Myrtle Beach Mutiny
- Full name: Myrtle Beach Mutiny
- Nickname: The Mutiny
- Founded: 2011; 15 years ago
- Dissolved: 2018; 8 years ago
- Stadium: North Myrtle Beach Park and Sports Complex
- Capacity: 1,000
- Owner: Coast FA
- 2018: 1st, South Atlantic Division Playoffs: Conference Semifinals
- Website: www.mbmutiny.com
| Home colors | Away colors |

= Myrtle Beach Mutiny =

The Myrtle Beach Mutiny were an American soccer team based in Myrtle Beach, South Carolina, United States.

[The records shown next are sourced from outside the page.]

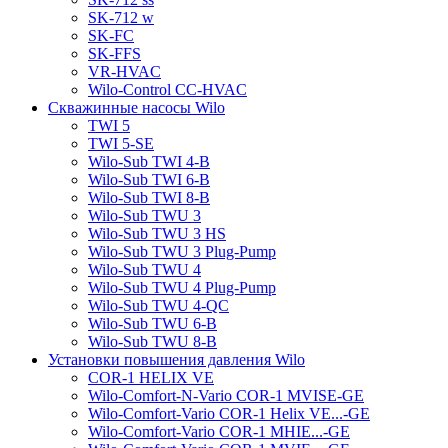
SK-712 w
SK-FC
SK-FFS
VR-HVAC
Wilo-Control CC-HVAC
Скважинные насосы Wilo
TWI 5
TWI 5-SE
Wilo-Sub TWI 4-B
Wilo-Sub TWI 6-B
Wilo-Sub TWI 8-B
Wilo-Sub TWU 3
Wilo-Sub TWU 3 HS
Wilo-Sub TWU 3 Plug-Pump
Wilo-Sub TWU 4
Wilo-Sub TWU 4 Plug-Pump
Wilo-Sub TWU 4-QC
Wilo-Sub TWU 6-B
Wilo-Sub TWU 8-B
Установки повышения давления Wilo
COR-1 HELIX VE
Wilo-Comfort-N-Vario COR-1 MVISE-GE
Wilo-Comfort-Vario COR-1 Helix VE...-GE
Wilo-Comfort-Vario COR-1 MHIE...-GE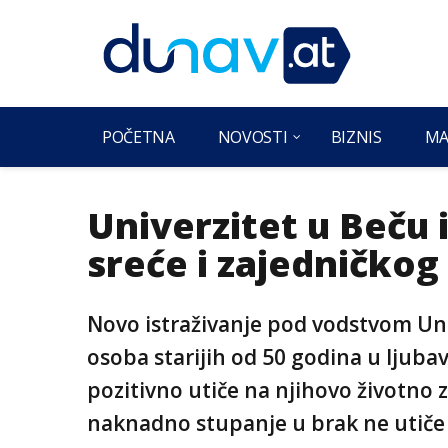
POČETNA
NOVOSTI
BIZNIS
MA
Univerzitet u Beču 
sreće i zajedničkog 
Novo istraživanje pod vodstvom Uni
osoba starijih od 50 godina u ljuba
pozitivno utiče na njihovo životno 
naknadno stupanje u brak ne utiče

The Myrtle Beach Mutiny was owned by Coast FA.

==Kit provider==
During the 2018 season, the Mutiny's kit was provided by Capelli Sport, which served as the uniform sponsors.

==Seasons==

| Year | Division | League | Conference | Division | Finish | Record (W-L-T) | Playoffs | U.S. Open Cup |
|---|---|---|---|---|---|---|---|---|
| 2012 | 4 | NPSL | South | Southeast-East | 3rd | 4–4–0 | Did not qualify | Did not qualify |
| 2013 | 4 | NPSL | South | Mid-Atlantic | 2nd | 4–3–1 | Did not qualify | Did not qualify |
| 2014 | 4 | NPSL | South | South Atlantic | 4th | 3–5–2 | Did not qualify | Did not qualify |
| 2015 | 4 | NPSL | South | South Atlantic | 1st | 11–2–1 | South Region Finalist | Did not qualify |
| 2016 | 4 | NPSL | South | South Atlantic | 1st | 6–2–3 | South Atlantic Semifinals | 1st Round |
| 2017 | 4 | USL PDL | Eastern | South Atlantic | 1st | 10–1–3 | Conference Semifinals | Did not qualify |
| 2018 | 4 | USL PDL | Eastern | South Atlantic | 1st | 9–2–3 | Conference Semifinals | 1st Round |

==Honors==
- Premier Development League
  - South Atlantic Division
    - Champions (2): 2017, 2018
- National Premier Soccer League
  - South Atlantic Division
    - Champions (2): 2015, 2016

==Staff==

===Latest staff===
- USA Patrick Piscitelli – Sports Director
- Ross Morgan – Technical Director
- USA Kyle Timm – Head Coach
- Marcos Spanos - Assistant Coach
- USA Burt Marlow - Kit Manager
- USA Robert Downes - Marketing Director
- USA Manny Ardeljan - Game Day Operations
- USA Brian Smith - Sponsorship Director

==Stadium==
The Mutiny played at North Myrtle Beach Park and Sports Complex North Myrtle Beach. Training sessions at Socastee Recreation Park in Socastee.

==Off the field==
Despite their success on the field, the team folded in 2018.